The primary purpose is to check for consistency errors, and should ideally be run every day.
This is one of the 50 SQL Server best practices that every DBA should follow.
The basic syntax is:
DBCC CHECKDB ('YourDatabase') WITH NO_INFOMSGS
NO_INFOMSGS prevents an excessive number of informational messages from being generated. There are several other options, but this is the syntax you should aim to use as it performs all integrity checks.
This may take a long time on large databases and you may want to specify the PHYSICAL_ONLY option. This checks physical on-disk structures, but omits the internal logical checks. The syntax is:
DBCC CHECKDB ('YourDatabase') WITH PHYSICAL_ONLY
It Has Found A Problem - What Do I Do?
This article is about the approach to take to recover the corrupt data, but don't forget to investigate the cause. Corruption, thankfully, is very rare but make sure your disks and/or SAN are checked thoroughly to identify the cause. It is also worth looking at the Windows event logs - sometimes you will see an error message that helps your investigation.

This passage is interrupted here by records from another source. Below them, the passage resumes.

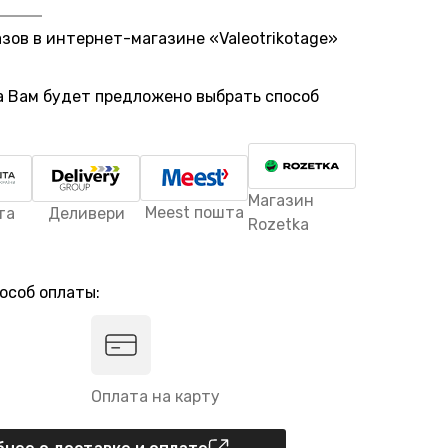
азов в интернет-магазине «Valeotrikotage»
а Вам будет предложено выбрать способ
Магазин
Meest пошта
та
Деливери
Rozetka
особ оплаты:
Оплата на карту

By far the best option for fixing the corruption is to restore from a backup, but let's look at how you investigate which pages are affected and what type of data is affected:
Look at the output from DBCC CHECKDB. You may see something like this:
Object ID 2088535921, index ID 0, partition ID 72345201021503994, alloc unit ID 72345201051571606 (type In-row data): Page (1:94299) could not be processed. See other errors for details. Msg 8939, Level 16, State 98, Line 1 Table error: Object ID 2088535921, index ID 0, partition ID 72345201021503994, alloc unit ID 72345201051571606 (type In-row data), page (1:94299). Test (IS_OFF (BUF_IOERR, pBUF->bstat)) failed. CHECKDB found 0 allocation errors and 2 consistency errors in table 'yourtable' (object ID 2088535921). CHECKDB found 0 allocation errors and 2 consistency errors in database 'yourdb'. repair_allow_data_loss is the minimum repair level for the errors found by DBCC CHECKDB (YourDatabase).
From this you can see which page is corrupted (1:94299)
The first thing to do is check if it is data in a heap, in a clustered index, or in a non-clustered index. In the above text you can see it is index ID 0. You could also examine the page (1:94299 in database 'YourDatabase') as follows:
DBCC TRACEON (3604, -1)
DBCC PAGE('YourDatabase', 1, 94299, 3)
In the output you will see something like:
Metadata: IndexId = n
If n is greater than 1 it is a non-clustered index and can safely be dropped and recreated. If n is 0 or 1 you have data corruption and need to perform one of the options described below.
Restoring from a backup
If the recovery model is FULL (or BULK_LOGGED, with some limitations), you can backup the tail of the log, perform a restore (with norecovery) from the last clean full backup, followed by subsequent log backups and finally the tail of the log.
If only a few pages are affected you have the option of selectively restoring only the bad pages, as follows:
RESTORE DATABASE YourDatabase PAGE = '1:94299' FROM DISK = 'C:\YourDatabase.bak' WITH NORECOVERY
If the recovery model is simple you don't have that option, and have to accept that a restore from the last full backup will result in subsequent transactions being lost. In this case, or if you have no backups at all, you may decide that an automatic repair is the only option.
Automatic Repair Options
First let me emphasise the importance of running a backup BEFORE you go any further.
Have a look at the output of the original CHECKDB. It will specify the minimum repair level.
If the minimum repair level is REPAIR_REBUILD you have been lucky.
The syntax is:
DBCC CHECKDB('DB Name', REPAIR_REBUILD)
This attempts to repair all errors. Sometimes the only way to repair an error is to deallocate the affected page and modify page links so that it looks like the page never existed. This has the desired effect of restoring the database's structural integrity but means that something has been deleted (hence the ALLOW_DATA_LOSS). There are likely to be issues with referential integrity, not to mention the important data that may now be missing.
The syntax is:
DBCC CHECKDB('DB Name', REPAIR_ALLOW_DATA_LOSS)
Make sure you run DBCC CHECKCONSTRAINTS afterwards so you are aware of referential integrity issues and can take the appropriate action.
My original reason for writing this was to stress that the correct action when faced with corruption is nearly always to restore from a backup. Only use the automatic repair options as a last resort, and with full understanding of the damage this may do.
Just as important is that regular backups are an essential part of a DBA's responsibilities, and you should use the FULL recovery model with regular log backups for all but the most trivial databases.
DBCC CHECKDB is a powerful tool, but also very dangerous in the wrong hands.
Maybe instead of adding the REPAIR_ALLOW_DATA_LOSS option, Microsoft should have created a separate DBCC command called:
A bit wordy, but DBAs would be under no illusion about exactly what damage they could be doing, and it may make them think twice before running it!